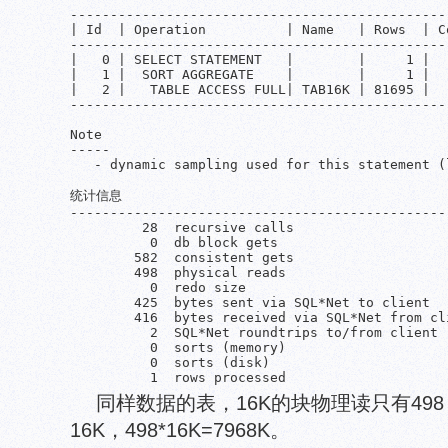
-----------------------------------------------
| Id  | Operation          | Name   | Rows  | C
-----------------------------------------------
|   0 | SELECT STATEMENT   |        |     1 |  
|   1 |  SORT AGGREGATE    |        |     1 |  
|   2 |   TABLE ACCESS FULL| TAB16K | 81695 |  
-----------------------------------------------
Note

-----

   - dynamic sampling used for this statement (l
统计信息

------------------------------------------------
         28  recursive calls

          0  db block gets

        582  consistent gets

        498  physical reads

          0  redo size

        425  bytes sent via SQL*Net to client

        416  bytes received via SQL*Net from cli
          2  SQL*Net roundtrips to/from client

          0  sorts (memory)

          0  sorts (disk)

同样数据的表，16K的块物理读只有498
16K，498*16K=7968K。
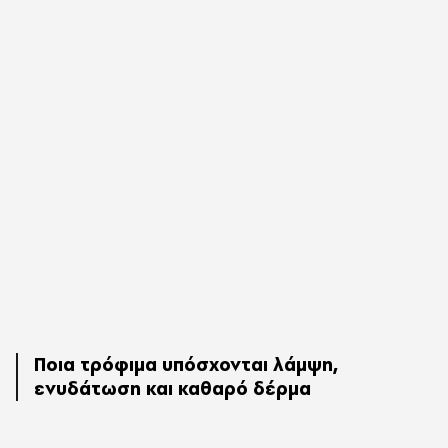
Ποια τρόφιμα υπόσχονται λάμψη,
ενυδάτωση και καθαρό δέρμα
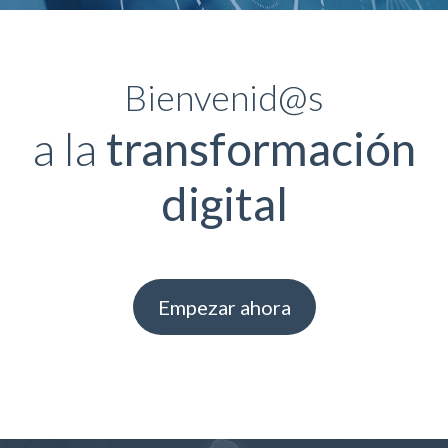
Bienvenid@s
a la
transformación
digital
Empezar ahora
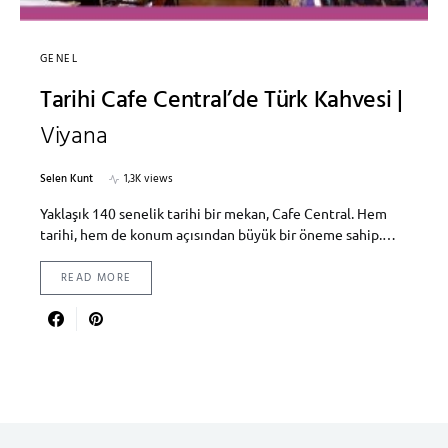
GENEL
Tarihi Cafe Central’de Türk Kahvesi |
Viyana
Selen Kunt
1,3K views
Yaklaşık 140 senelik tarihi bir mekan, Cafe Central. Hem
tarihi, hem de konum açısından büyük bir öneme sahip.…
READ MORE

WORK REQUIRED:
Could you return the whole listing exactly, with every picture removed?

EXERCISE SOLUTION:
-----------------------------------------------
| Id  | Operation          | Name   | Rows  | C
-----------------------------------------------
|   0 | SELECT STATEMENT   |        |     1 |  
|   1 |  SORT AGGREGATE    |        |     1 |  
|   2 |   TABLE ACCESS FULL| TAB16K | 81695 |  
-----------------------------------------------
Note

-----

   - dynamic sampling used for this statement (l
统计信息

------------------------------------------------
         28  recursive calls

          0  db block gets

        582  consistent gets

        498  physical reads

          0  redo size

        425  bytes sent via SQL*Net to client

        416  bytes received via SQL*Net from cli
          2  SQL*Net roundtrips to/from client

          0  sorts (memory)

          0  sorts (disk)

同样数据的表，16K的块物理读只有498
16K，498*16K=7968K。
Ποια τρόφιμα υπόσχονται λάμψη,
ενυδάτωση και καθαρό δέρμα
Bienvenid@s
a la
transformación
digital
Empezar ahora
GENEL
Tarihi Cafe Central’de Türk Kahvesi |
Viyana
Selen Kunt
1,3K views
Yaklaşık 140 senelik tarihi bir mekan, Cafe Central. Hem
tarihi, hem de konum açısından büyük bir öneme sahip.…
READ MORE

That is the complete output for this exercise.